Am 14.05.2014 15:11, schrieb Gabriel Wicke:
On 05/14/2014 01:40 PM, Daniel Kinzler wrote:
This
means that HTML returned from the preprocessor needs to be valid in
wikitext to avoid being stripped out by the sanitizer. Maybe that's actually
possible, but my impression is that you are shooting for something that's
closer to the behavior of a tag extension. Those already bypass the
sanitizer, so would be less troublesome in the short term.
Yes. Just treat <html>...</html> like a tag extension, and it should work
fine.
Do you see any problems with that?
First of all you'll have to make sure that users cannot inject <html> tags
as that would enable arbitrary XSS. I might have missed it, but I believe
that this is not yet done in your current patch.
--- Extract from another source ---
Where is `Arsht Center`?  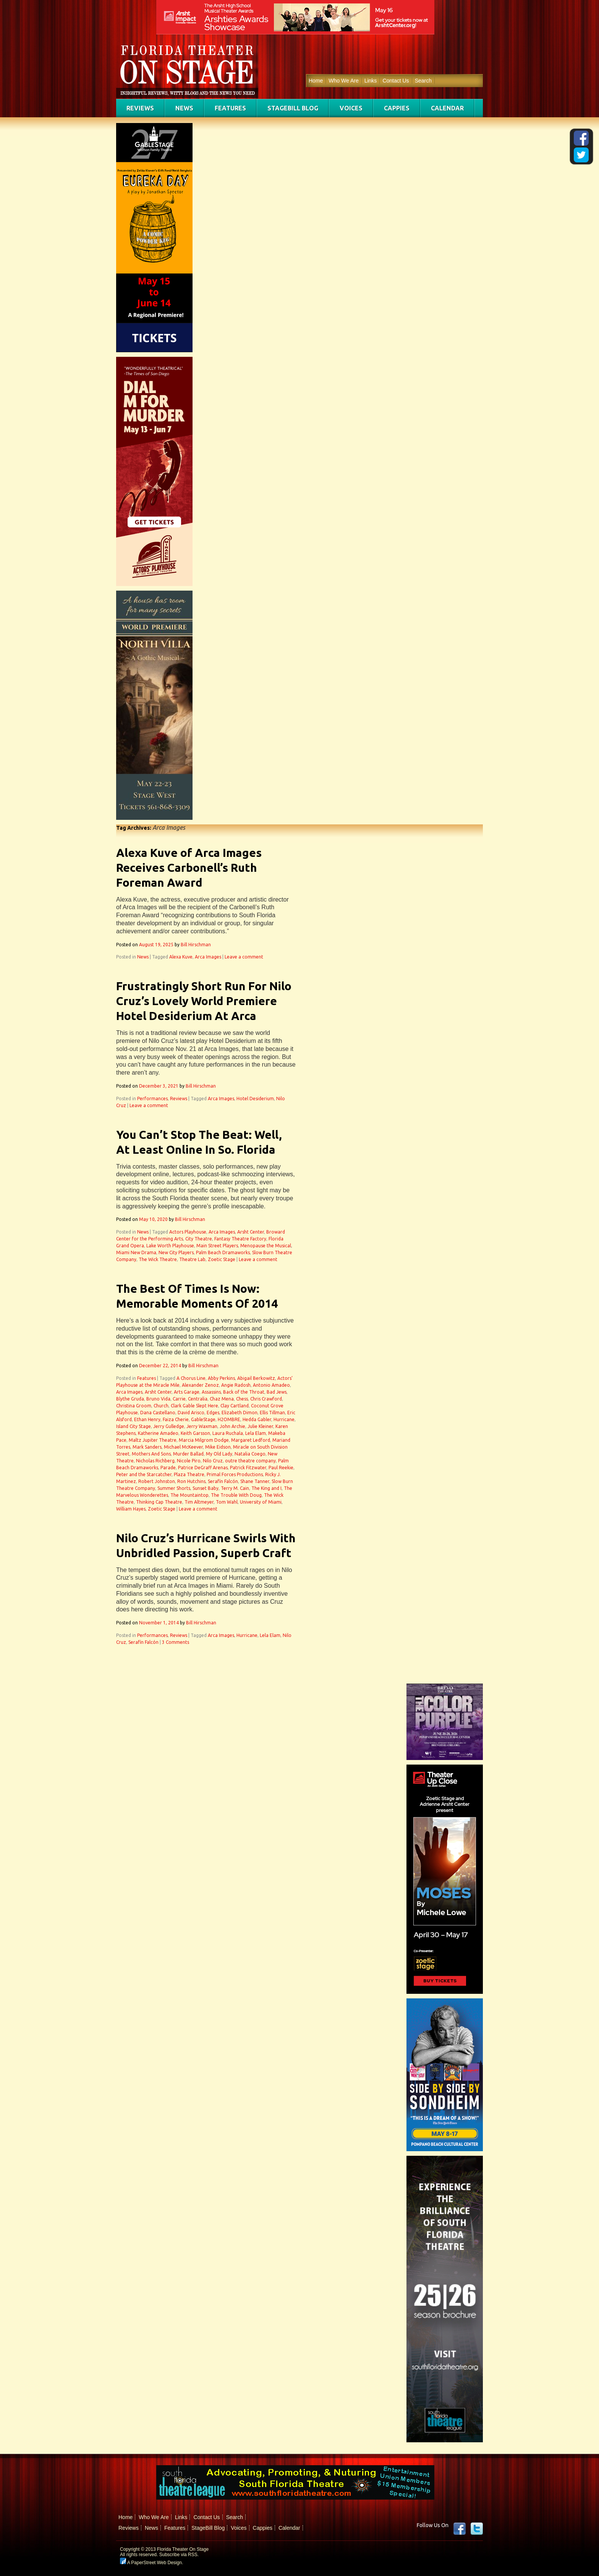 Arsht Center is located at coordinates (250, 1231).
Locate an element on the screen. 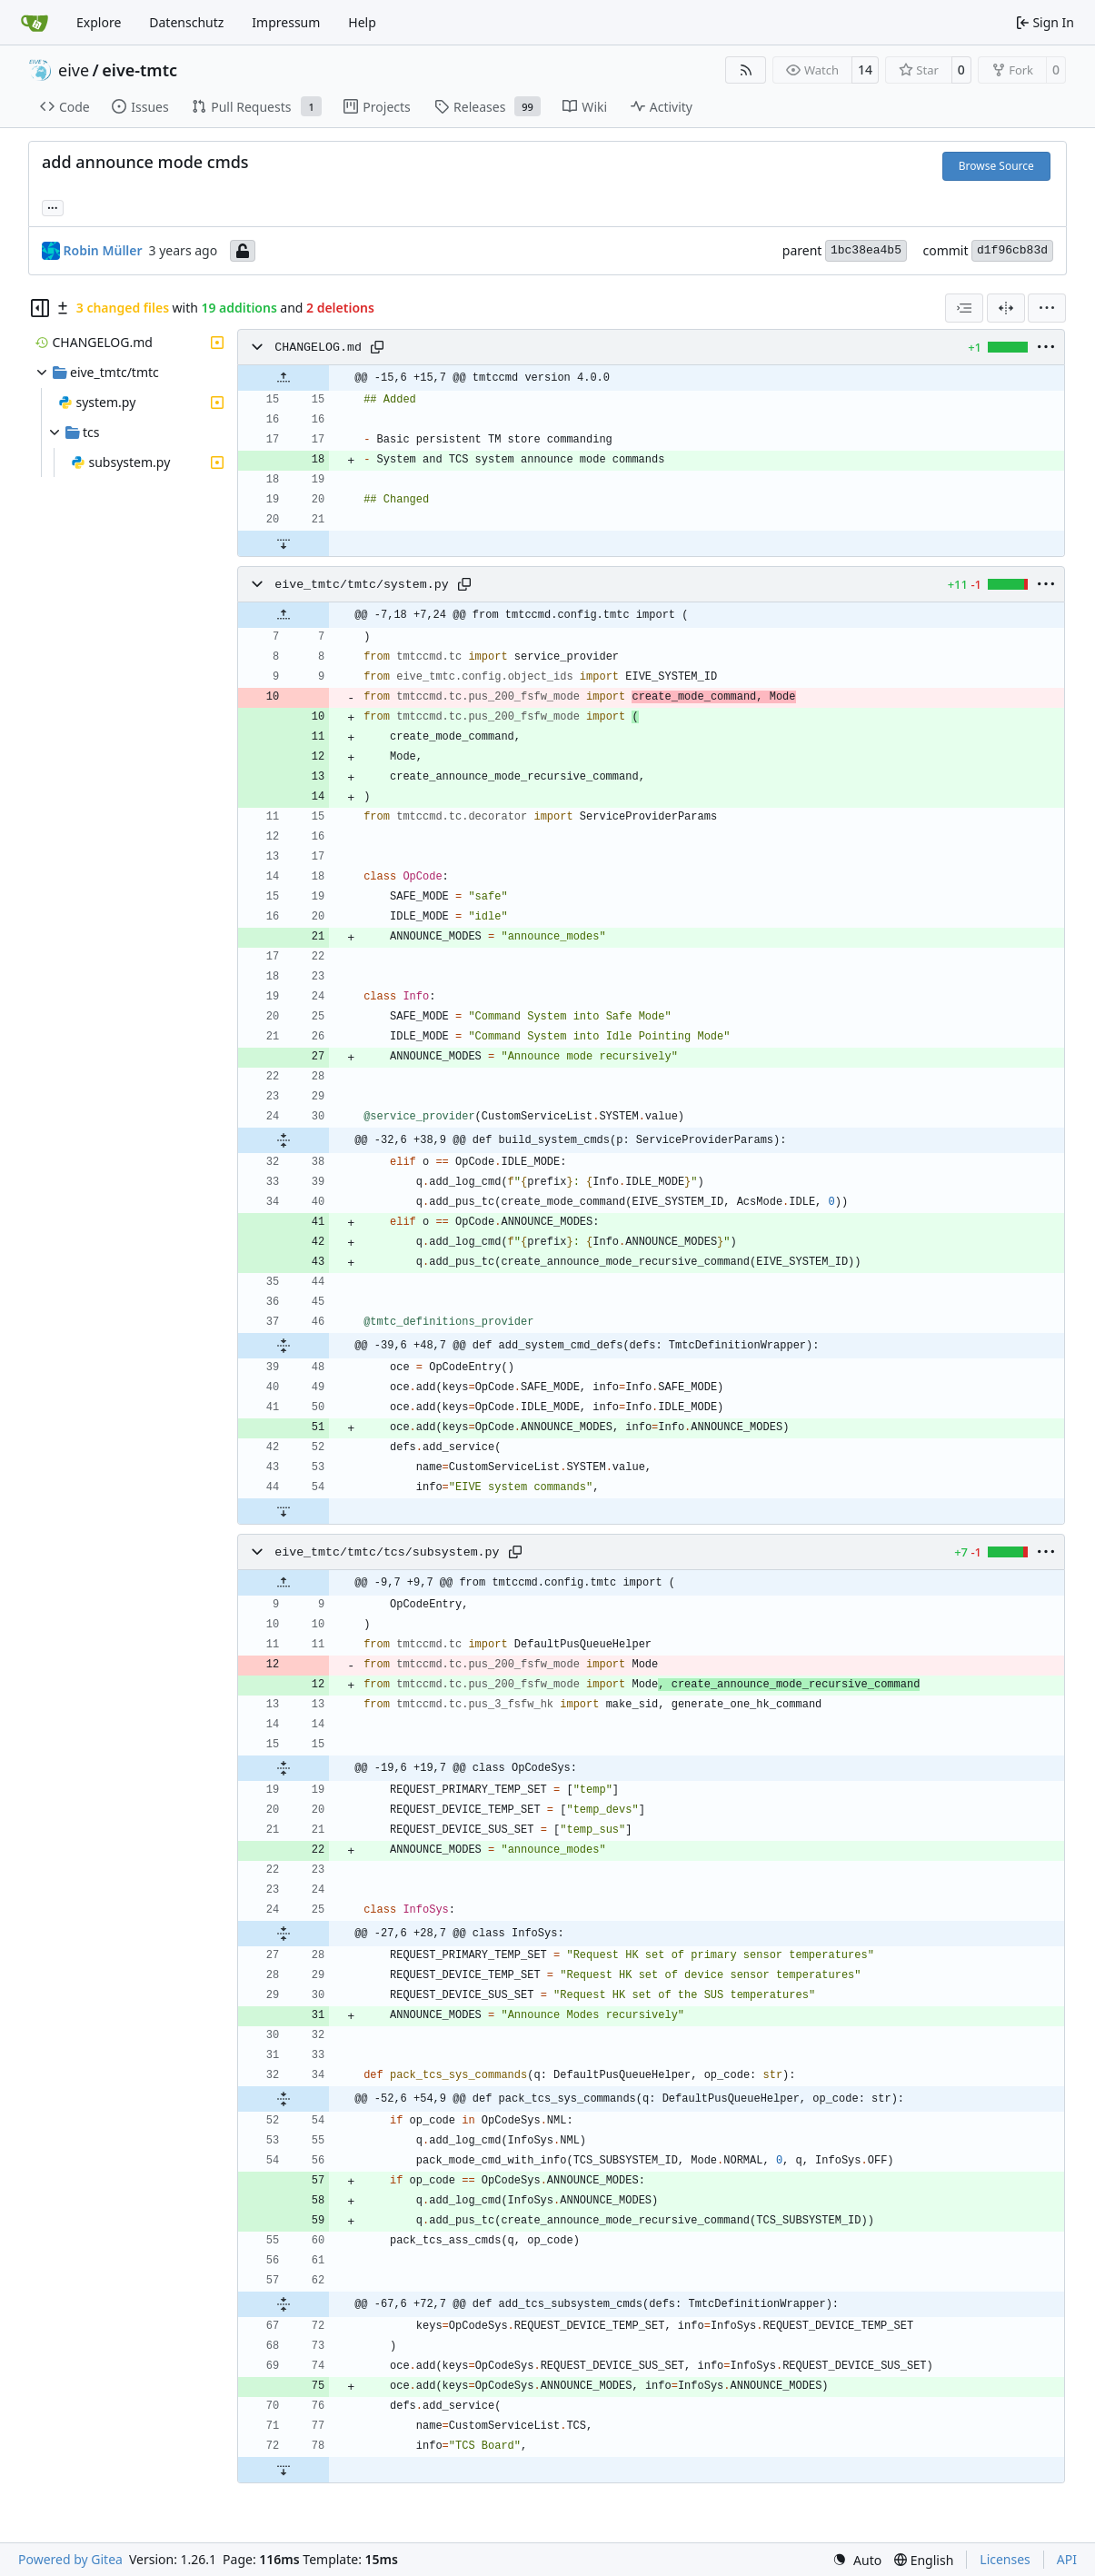  ... [Load branches and tags referencing this commit] is located at coordinates (52, 206).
My patch doesn't change the handling of <html>...</html> by the parser.
As
before, the parser will pass HTML code in <html>...</html> through only if
wgRawHtml is enabled, and will mangle/sanitize it otherwise.
My patch does mean however that the text return by expandtemplates may not
render as expected when processed by the parser. Perhaps anomie's approach of
preserving the original template call would work, something like:
<html template="{{T}}">...</html>
Then, the parser could apply the normal expansion when encountering the tag,
ignoring the pre-rendered HTML.
In contrast to normal tag extensions <html>
would also contain fully
rendered HTML, and should not be piped through action=parse as is done in
Parsoid for tag extensions (in absence of a direct tag extension expansion
API end point). We and other users of the expandtemplates API will have to
add special-case handling for this pseudo tag extension.
Handling for the <html> tag should already be in place, since it's part of the
core spec. The issue is only to know when to allow/trust such <html> tags, and
when to treat them as plain text (or like a <pre> tag).
In HTML, the <html> tag is also not meant to be
used inside the body of a
page. I'd suggest using a different tag name to avoid issues with HTML
parsers and potential name conflicts with existing tag extensions.
As above: <html> is part of the core syntax, to support $wgRawHtml. It's just
disabled per default.
Overall it does not feel like a very clean way to do
this. My preference
would be to let the consumer directly ask for pre-expanded wikitext *or*
HTML, without overloading action=expandtemplates.
The question is how to represent non-wikitext transclusions in the output of
expandtemplates. We'll need an answer to this question in any case.
For the main purpose of my patch, expandtemplates is irrelevant. I added the
special mode that generates <html> specifically to have a consistent wikitext
representation for use by expandtemplates. I could simply disable it just as
well, so no expansion would apply for such templates when calling
expandtemplates (as is done for special page inclusiono).
Even indicating the
content type explicitly in the API response (rather than inline with an HTML
tag) would be a better stop-gap as it would avoid some of the security and
compatibility issues described above.
The content type did not change. It's wikitext.
-- daniel